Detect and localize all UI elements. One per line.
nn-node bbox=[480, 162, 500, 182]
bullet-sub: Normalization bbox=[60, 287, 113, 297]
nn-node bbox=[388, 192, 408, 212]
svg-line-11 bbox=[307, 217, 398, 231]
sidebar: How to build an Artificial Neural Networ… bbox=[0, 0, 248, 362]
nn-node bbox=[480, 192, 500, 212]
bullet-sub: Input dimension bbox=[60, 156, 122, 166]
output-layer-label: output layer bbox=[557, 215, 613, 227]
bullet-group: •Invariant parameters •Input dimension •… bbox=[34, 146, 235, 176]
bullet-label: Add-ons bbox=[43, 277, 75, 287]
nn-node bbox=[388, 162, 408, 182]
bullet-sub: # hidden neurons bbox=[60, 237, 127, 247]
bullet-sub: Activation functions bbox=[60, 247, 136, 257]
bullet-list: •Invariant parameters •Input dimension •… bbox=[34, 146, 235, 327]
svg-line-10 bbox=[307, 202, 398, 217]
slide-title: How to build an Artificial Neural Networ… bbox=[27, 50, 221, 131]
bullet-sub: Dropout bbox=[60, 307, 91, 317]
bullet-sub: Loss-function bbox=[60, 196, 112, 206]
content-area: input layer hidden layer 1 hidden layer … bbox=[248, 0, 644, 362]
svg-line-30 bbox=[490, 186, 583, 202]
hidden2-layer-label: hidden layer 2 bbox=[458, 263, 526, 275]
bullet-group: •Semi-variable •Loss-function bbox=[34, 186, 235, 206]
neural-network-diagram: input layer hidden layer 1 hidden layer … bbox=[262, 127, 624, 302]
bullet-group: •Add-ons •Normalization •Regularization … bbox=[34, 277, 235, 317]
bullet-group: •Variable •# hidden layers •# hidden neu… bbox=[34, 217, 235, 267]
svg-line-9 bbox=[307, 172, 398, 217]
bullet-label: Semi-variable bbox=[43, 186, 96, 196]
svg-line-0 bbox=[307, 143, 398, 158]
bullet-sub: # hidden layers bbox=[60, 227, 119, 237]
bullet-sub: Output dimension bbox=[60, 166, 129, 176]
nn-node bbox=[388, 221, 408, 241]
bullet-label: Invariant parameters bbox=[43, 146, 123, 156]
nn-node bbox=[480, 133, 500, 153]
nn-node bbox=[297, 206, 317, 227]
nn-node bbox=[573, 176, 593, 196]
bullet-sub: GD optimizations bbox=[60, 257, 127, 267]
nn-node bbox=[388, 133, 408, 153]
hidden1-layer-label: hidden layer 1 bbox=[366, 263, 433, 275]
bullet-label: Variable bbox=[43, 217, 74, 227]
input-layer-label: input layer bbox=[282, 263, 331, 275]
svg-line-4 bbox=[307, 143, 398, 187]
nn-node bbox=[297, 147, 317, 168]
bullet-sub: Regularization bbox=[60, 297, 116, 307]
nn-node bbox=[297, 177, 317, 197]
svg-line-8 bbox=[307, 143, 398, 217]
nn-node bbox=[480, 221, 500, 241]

————————

### Goal of the exercise
Give the number of lines in the data that contain "Semi", with no other words.

### Response to this task
2